The 3M Petrifilm RAC Plate was compared to the U.S. Food and Drug Administration Bacteriological Analytical Manual, Ch. 3 (January 2001): Aerobic Plate Count in a paired matrix study for enumeration of aerobic bacteria on stainless steel, sealed concrete, and rubber environmental surfaces.

Results

The 3M Petrifilm RAC Plate showed no statistically significant differences when compared to the reference method for enumeration of aerobic bacteria from stainless steel, sealed concrete, and rubber environmental surfaces. There were no significant statistical differences between the 3M Petrifilm RAC Plate and reference method results for the three matrixes evaluated.

Conclusions

The 3M Petrifilm RAC Plate is an effective plating method for aerobic plate count when analyzing stainless steel, sealed concrete, and rubber surfaces.

Highlights

The 3M Petrifilm RAC Plate is robust, quick, and simple to perform, providing enumerable colonies in 22 to 26 h after incubation when compared to the 48 h of the reference method. The small size of the Petrifilm Plate allows for less space to be occupied by plates in the incubators. The visual biochemical and enzymatic indicators make enumeration of colonies a simple task by presenting colonies in either a blue or red color.

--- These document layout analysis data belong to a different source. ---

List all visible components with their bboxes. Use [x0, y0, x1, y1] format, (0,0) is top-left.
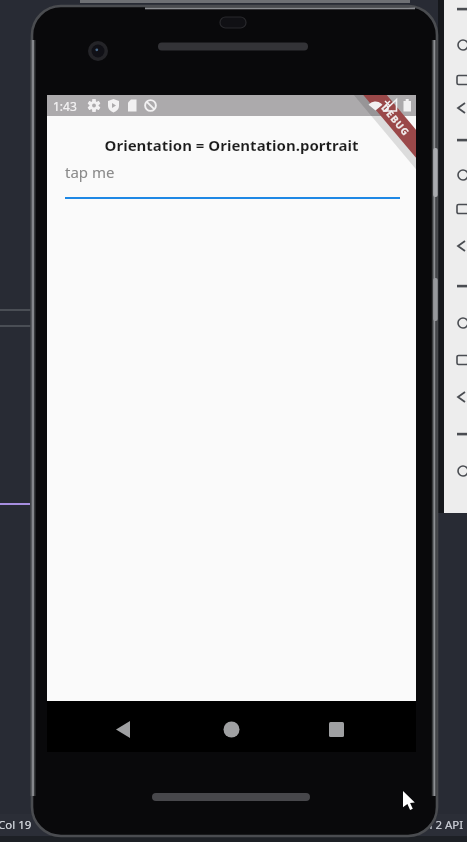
- staticText: Orientation = Orientation.portrait: [47, 135, 416, 155]
- staticText: tap me: [65, 162, 115, 182]
- button[interactable]: [321, 714, 352, 745]
- button[interactable]: [108, 714, 139, 745]
- button[interactable]: [216, 714, 247, 745]
- staticText: Col 19: [0, 817, 32, 833]
- staticText: 1:43: [53, 98, 77, 114]
- staticText: el 2 API: [423, 817, 464, 833]
- button[interactable]: tap me: [65, 161, 400, 201]
- staticText: DEBUG: [378, 102, 413, 139]
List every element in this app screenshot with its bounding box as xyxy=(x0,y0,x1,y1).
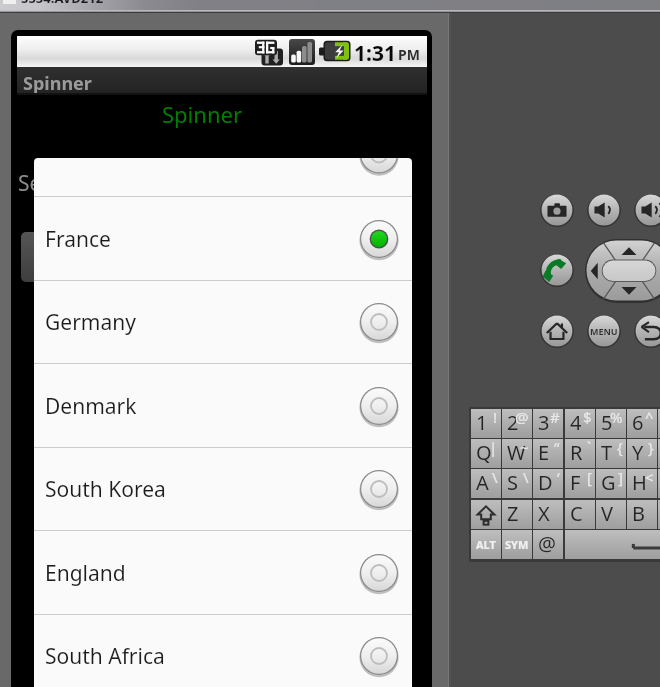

Aerobic plate counts provide food manufacturers with an indication of the overall titer of aerobic bacteria in the product being tested. Any surfaces used for food production may also be assessed for a level of aerobic bacteria to provide a general indication of the cleanliness of food production areas and equipment. Traditional methods using agar for the determination of an aerobic count from food require 48 h of incubation time, whereas the 3M Petrifilm Rapid Aerobic Count (RAC) Plate was developed to provide enumeration of total aerobic count for the food and beverage industries in as little as 24 h.

The 3M Petrifilm RAC Plate is a culture medium that is sample-ready out of the package. The 3M Petrifilm RAC Plate includes nutrients required for the enumeration of aerobic bacteria from samples. The plate also includes a cold-water-soluble gelling agent and a dual-sensing indicator technology. The combination of the nutrients, gelling agent, and dual-sensing indicator allow for colony enumeration in 24 h (48 h for dry powders).

After lifting the top film, the sample is first added to the center of the 3M Petrifilm RAC Plate, and then the top film is released. A flat plastic sample spreader is placed on the closed, inoculated plate, and then the sample is spread over the plate using light pressure on the spreader. The plate is allowed to sit for 1 min to allow the gelling agent to solidify. The nutrients contained in the plate allow for aerobic bacteria growth when plates are incubated at the correct temperature. After 24 h of incubation, plates can be analyzed. The dual-sensing indicator technology makes aerobic bacterial growth appear as blue or red colonies on the 3M Petrifilm RAC Plate. The plates can then be easily read using a standard colony counter or magnifying source (1). 3M Petrifilm RAC Plates do not differentiate any one microorganism strain from another.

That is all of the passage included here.